Records contained in a dataset:
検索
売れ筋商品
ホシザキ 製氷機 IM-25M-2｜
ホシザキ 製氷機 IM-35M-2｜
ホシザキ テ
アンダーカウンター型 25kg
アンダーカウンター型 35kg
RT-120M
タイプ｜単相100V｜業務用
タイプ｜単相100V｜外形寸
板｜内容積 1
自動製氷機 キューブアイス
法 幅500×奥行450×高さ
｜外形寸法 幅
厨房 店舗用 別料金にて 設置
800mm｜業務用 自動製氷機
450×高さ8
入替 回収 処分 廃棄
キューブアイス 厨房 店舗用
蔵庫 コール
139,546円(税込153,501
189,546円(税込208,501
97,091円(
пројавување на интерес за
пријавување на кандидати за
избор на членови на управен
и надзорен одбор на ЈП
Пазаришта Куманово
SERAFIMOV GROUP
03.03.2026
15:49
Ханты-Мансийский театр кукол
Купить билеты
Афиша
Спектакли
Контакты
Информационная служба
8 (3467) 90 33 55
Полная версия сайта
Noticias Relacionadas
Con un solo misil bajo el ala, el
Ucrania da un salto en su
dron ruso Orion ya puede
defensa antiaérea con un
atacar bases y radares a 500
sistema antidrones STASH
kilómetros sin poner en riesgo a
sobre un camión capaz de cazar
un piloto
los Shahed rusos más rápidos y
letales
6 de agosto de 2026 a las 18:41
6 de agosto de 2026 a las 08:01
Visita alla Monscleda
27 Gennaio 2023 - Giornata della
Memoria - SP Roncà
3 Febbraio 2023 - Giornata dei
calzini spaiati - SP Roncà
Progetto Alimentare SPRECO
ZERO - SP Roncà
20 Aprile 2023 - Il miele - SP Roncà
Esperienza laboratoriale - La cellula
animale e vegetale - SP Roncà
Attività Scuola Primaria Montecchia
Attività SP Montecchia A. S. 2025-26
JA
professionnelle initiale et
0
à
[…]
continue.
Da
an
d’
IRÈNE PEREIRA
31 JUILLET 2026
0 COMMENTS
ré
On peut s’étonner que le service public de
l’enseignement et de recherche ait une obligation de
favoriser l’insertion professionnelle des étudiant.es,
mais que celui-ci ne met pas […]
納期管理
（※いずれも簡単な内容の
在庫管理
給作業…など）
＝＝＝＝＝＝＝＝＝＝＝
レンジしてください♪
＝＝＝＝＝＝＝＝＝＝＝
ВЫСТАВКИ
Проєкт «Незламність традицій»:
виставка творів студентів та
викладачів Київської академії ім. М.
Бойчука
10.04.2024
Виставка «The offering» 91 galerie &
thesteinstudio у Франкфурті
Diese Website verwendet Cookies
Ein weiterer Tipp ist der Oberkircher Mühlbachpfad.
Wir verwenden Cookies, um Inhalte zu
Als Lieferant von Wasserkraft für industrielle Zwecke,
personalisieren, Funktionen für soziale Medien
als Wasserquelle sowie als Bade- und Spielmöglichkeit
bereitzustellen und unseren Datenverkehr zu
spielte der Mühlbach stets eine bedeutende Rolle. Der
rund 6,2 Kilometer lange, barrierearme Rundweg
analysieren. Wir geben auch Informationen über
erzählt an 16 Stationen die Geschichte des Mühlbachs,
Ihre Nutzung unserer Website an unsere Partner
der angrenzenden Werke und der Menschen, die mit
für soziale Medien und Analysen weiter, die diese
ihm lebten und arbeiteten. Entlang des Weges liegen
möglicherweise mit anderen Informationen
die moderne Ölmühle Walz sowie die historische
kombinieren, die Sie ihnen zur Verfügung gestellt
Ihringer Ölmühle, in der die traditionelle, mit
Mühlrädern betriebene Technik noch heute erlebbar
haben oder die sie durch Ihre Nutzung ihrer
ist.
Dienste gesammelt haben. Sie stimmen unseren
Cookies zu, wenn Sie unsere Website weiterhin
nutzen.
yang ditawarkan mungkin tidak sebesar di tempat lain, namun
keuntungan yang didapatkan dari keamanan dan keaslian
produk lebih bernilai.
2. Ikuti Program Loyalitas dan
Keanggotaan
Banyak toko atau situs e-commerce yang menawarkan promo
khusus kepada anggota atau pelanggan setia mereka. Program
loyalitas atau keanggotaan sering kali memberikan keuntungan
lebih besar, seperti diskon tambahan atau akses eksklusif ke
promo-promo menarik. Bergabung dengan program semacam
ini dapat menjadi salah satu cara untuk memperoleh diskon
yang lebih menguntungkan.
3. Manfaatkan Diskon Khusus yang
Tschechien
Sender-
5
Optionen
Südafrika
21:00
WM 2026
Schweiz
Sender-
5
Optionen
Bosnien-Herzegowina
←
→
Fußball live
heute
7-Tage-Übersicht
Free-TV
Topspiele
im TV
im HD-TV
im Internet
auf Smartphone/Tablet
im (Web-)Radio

— WORK REQUIRED —
All of the entries, from the first line to the last, should be duplicated exactly.

— YOUR SOLUTION —
検索
売れ筋商品
ホシザキ 製氷機 IM-25M-2｜
ホシザキ 製氷機 IM-35M-2｜
ホシザキ テ
アンダーカウンター型 25kg
アンダーカウンター型 35kg
RT-120M
タイプ｜単相100V｜業務用
タイプ｜単相100V｜外形寸
板｜内容積 1
自動製氷機 キューブアイス
法 幅500×奥行450×高さ
｜外形寸法 幅
厨房 店舗用 別料金にて 設置
800mm｜業務用 自動製氷機
450×高さ8
入替 回収 処分 廃棄
キューブアイス 厨房 店舗用
蔵庫 コール
139,546円(税込153,501
189,546円(税込208,501
97,091円(
пројавување на интерес за
пријавување на кандидати за
избор на членови на управен
и надзорен одбор на ЈП
Пазаришта Куманово
SERAFIMOV GROUP
03.03.2026
15:49
Ханты-Мансийский театр кукол
Купить билеты
Афиша
Спектакли
Контакты
Информационная служба
8 (3467) 90 33 55
Полная версия сайта
Noticias Relacionadas
Con un solo misil bajo el ala, el
Ucrania da un salto en su
dron ruso Orion ya puede
defensa antiaérea con un
atacar bases y radares a 500
sistema antidrones STASH
kilómetros sin poner en riesgo a
sobre un camión capaz de cazar
un piloto
los Shahed rusos más rápidos y
letales
6 de agosto de 2026 a las 18:41
6 de agosto de 2026 a las 08:01
Visita alla Monscleda
27 Gennaio 2023 - Giornata della
Memoria - SP Roncà
3 Febbraio 2023 - Giornata dei
calzini spaiati - SP Roncà
Progetto Alimentare SPRECO
ZERO - SP Roncà
20 Aprile 2023 - Il miele - SP Roncà
Esperienza laboratoriale - La cellula
animale e vegetale - SP Roncà
Attività Scuola Primaria Montecchia
Attività SP Montecchia A. S. 2025-26
JA
professionnelle initiale et
0
à
[…]
continue.
Da
an
d’
IRÈNE PEREIRA
31 JUILLET 2026
0 COMMENTS
ré
On peut s’étonner que le service public de
l’enseignement et de recherche ait une obligation de
favoriser l’insertion professionnelle des étudiant.es,
mais que celui-ci ne met pas […]
納期管理
（※いずれも簡単な内容の
在庫管理
給作業…など）
＝＝＝＝＝＝＝＝＝＝＝
レンジしてください♪
＝＝＝＝＝＝＝＝＝＝＝
ВЫСТАВКИ
Проєкт «Незламність традицій»:
виставка творів студентів та
викладачів Київської академії ім. М.
Бойчука
10.04.2024
Виставка «The offering» 91 galerie &
thesteinstudio у Франкфурті
Diese Website verwendet Cookies
Ein weiterer Tipp ist der Oberkircher Mühlbachpfad.
Wir verwenden Cookies, um Inhalte zu
Als Lieferant von Wasserkraft für industrielle Zwecke,
personalisieren, Funktionen für soziale Medien
als Wasserquelle sowie als Bade- und Spielmöglichkeit
bereitzustellen und unseren Datenverkehr zu
spielte der Mühlbach stets eine bedeutende Rolle. Der
rund 6,2 Kilometer lange, barrierearme Rundweg
analysieren. Wir geben auch Informationen über
erzählt an 16 Stationen die Geschichte des Mühlbachs,
Ihre Nutzung unserer Website an unsere Partner
der angrenzenden Werke und der Menschen, die mit
für soziale Medien und Analysen weiter, die diese
ihm lebten und arbeiteten. Entlang des Weges liegen
möglicherweise mit anderen Informationen
die moderne Ölmühle Walz sowie die historische
kombinieren, die Sie ihnen zur Verfügung gestellt
Ihringer Ölmühle, in der die traditionelle, mit
Mühlrädern betriebene Technik noch heute erlebbar
haben oder die sie durch Ihre Nutzung ihrer
ist.
Dienste gesammelt haben. Sie stimmen unseren
Cookies zu, wenn Sie unsere Website weiterhin
nutzen.
yang ditawarkan mungkin tidak sebesar di tempat lain, namun
keuntungan yang didapatkan dari keamanan dan keaslian
produk lebih bernilai.
2. Ikuti Program Loyalitas dan
Keanggotaan
Banyak toko atau situs e-commerce yang menawarkan promo
khusus kepada anggota atau pelanggan setia mereka. Program
loyalitas atau keanggotaan sering kali memberikan keuntungan
lebih besar, seperti diskon tambahan atau akses eksklusif ke
promo-promo menarik. Bergabung dengan program semacam
ini dapat menjadi salah satu cara untuk memperoleh diskon
yang lebih menguntungkan.
3. Manfaatkan Diskon Khusus yang
Tschechien
Sender-
5
Optionen
Südafrika
21:00
WM 2026
Schweiz
Sender-
5
Optionen
Bosnien-Herzegowina
←
→
Fußball live
heute
7-Tage-Übersicht
Free-TV
Topspiele
im TV
im HD-TV
im Internet
auf Smartphone/Tablet
im (Web-)Radio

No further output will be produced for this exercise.